Richard Bonynge: In many ways, yes.*

*Joan Sutherland: [Vittorio] Gui and [Tullio] Serafin had already started her in that big revival.

Opera News: Did that start you too, in a way?

Joan Sutherland: Oh sure, it sparked the whole musical field.*

*Richard Bonynge: When we first came from Australia, we heard some of Callas's Puritani on 78's in '49 or '50. That really got to us. And Joan sang Norma with her. We went to every rehearsal, every performance, and one learned an immense lot from her. Very, very great.*

Opera News: London heard some of her greatest performances.

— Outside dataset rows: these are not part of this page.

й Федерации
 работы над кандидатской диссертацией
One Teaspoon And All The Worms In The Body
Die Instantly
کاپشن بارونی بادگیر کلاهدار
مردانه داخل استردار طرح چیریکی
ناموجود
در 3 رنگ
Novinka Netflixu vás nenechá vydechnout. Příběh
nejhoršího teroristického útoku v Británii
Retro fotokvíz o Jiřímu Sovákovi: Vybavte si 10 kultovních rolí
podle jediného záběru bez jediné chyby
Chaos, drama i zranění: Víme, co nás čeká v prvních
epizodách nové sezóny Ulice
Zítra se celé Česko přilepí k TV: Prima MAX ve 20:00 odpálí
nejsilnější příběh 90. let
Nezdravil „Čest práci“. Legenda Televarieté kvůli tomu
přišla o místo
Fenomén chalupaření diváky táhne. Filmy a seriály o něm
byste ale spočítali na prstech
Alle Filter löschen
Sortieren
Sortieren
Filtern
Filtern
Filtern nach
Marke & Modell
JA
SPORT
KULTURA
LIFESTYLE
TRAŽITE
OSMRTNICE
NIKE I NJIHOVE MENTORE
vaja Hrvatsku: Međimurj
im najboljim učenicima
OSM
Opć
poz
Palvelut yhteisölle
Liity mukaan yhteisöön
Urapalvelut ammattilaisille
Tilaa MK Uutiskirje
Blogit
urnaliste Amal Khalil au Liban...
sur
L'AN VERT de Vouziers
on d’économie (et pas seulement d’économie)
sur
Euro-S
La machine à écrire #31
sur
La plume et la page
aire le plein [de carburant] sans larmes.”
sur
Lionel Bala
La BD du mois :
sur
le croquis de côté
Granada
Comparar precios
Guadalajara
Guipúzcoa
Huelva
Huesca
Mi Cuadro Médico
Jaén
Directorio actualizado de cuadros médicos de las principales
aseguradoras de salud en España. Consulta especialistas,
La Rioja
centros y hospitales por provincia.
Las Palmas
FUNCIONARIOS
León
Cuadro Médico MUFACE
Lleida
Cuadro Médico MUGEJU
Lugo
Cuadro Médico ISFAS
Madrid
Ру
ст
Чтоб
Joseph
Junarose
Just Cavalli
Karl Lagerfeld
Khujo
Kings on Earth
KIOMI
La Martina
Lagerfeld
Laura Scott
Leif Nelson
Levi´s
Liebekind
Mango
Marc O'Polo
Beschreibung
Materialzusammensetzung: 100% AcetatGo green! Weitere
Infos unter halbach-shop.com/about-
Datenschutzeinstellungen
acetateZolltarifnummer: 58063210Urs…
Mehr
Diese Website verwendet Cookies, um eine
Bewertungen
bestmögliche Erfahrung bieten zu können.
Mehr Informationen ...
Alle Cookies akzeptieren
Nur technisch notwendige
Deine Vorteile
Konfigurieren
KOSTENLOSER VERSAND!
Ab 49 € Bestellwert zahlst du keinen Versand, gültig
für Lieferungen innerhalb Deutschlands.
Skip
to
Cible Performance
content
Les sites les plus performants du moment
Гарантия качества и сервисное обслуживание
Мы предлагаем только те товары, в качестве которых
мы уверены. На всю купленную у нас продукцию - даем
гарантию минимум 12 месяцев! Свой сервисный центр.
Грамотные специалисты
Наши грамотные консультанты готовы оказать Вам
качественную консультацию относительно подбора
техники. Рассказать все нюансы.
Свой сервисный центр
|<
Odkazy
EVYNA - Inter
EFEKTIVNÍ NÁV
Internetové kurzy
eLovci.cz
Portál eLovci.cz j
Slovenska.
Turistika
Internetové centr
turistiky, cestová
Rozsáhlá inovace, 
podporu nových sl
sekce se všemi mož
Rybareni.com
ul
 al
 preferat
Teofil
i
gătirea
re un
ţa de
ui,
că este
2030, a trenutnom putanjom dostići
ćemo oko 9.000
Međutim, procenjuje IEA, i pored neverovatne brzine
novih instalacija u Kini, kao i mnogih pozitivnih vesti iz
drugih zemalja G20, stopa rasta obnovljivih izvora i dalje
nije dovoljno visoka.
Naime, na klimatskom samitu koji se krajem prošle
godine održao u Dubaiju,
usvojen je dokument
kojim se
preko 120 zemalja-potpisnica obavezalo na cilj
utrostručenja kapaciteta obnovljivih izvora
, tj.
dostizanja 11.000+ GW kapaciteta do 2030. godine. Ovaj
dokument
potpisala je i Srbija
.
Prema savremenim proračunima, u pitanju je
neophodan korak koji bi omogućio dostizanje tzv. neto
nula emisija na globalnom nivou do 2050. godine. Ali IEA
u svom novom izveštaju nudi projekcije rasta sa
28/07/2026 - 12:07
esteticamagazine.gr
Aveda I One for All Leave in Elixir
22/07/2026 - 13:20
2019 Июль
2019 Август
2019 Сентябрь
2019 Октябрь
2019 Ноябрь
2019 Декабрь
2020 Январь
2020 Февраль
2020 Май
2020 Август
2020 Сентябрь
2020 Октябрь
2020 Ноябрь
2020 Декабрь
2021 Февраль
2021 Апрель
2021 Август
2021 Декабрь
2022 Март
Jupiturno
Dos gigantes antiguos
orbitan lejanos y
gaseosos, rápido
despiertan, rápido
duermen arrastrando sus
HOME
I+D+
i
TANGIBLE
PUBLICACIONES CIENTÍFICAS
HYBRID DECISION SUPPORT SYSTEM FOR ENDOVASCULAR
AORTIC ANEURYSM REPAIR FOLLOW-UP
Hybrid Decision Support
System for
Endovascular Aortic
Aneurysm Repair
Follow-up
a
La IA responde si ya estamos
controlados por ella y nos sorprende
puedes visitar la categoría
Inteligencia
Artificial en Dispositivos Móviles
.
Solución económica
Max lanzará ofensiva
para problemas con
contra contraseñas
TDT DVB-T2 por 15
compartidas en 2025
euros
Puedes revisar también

*Richard Bonynge: You see, up until '52, '53, beginning of '54 were her greatest successes. We were there all that time. When she sang Aida, the London press was very snide, very rude about her. The Trovatore was something! We should hear it like that today! She was always nervous in Act I, but once that was over, fantastic!*

*Joan Sutherland: Wear and tear, but oh, the tension! She was obviously well trained and well taught and had fabulous directors. She soaked up everything.*

*Richard Bonynge: But before she slimmed down, I mean this was such a colossal voice. It just sort of poured out of her, the way Flagstad's did. . . Callas had a huge voice. When she and Stignani sang Norma, at the bottom of the range you could barely tell who was who.*

*Opera News: An extended dramatic voice.

Richard Bonynge: Oh, it was colossal! And she took the big sound right up to the top.*
_
- Conversation Piece, _Opera News_, December 4, 1982

Bonynge doesn't even effuse over his wife that way.

Cluck, cluck.

Greatest performer 'EV-A.'


----------



## John T (May 5, 2016)

Pat Fairlea said:


> Yes. Absolutely right.


Wow - 3 posts, and already someone agrees with me! (Thank you, Pat)


----------



## John T (May 5, 2016)

CDs said:


> I want to hear some of his recordings. Can you recommend some? Thanks!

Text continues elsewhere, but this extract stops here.